### Work instructions
Write the following entries out again exactly, skipping each image.

### Input records

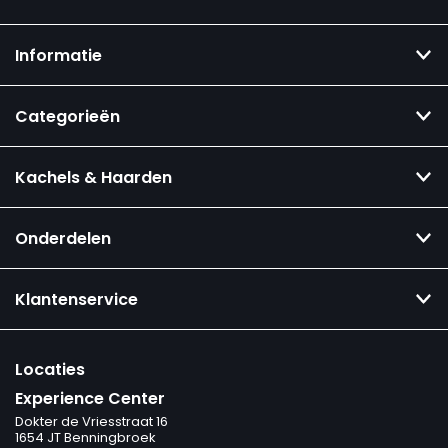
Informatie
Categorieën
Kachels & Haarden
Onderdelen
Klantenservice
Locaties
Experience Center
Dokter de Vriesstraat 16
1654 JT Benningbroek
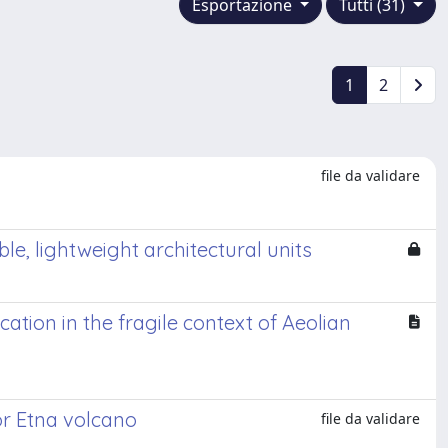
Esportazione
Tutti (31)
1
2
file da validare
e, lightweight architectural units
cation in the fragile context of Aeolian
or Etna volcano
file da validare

### Exercise output
Informatie
Categorieën
Kachels & Haarden
Onderdelen
Klantenservice
Locaties
Experience Center
Dokter de Vriesstraat 16
1654 JT Benningbroek
Esportazione
Tutti (31)
1
2
file da validare
e, lightweight architectural units
cation in the fragile context of Aeolian
or Etna volcano
file da validare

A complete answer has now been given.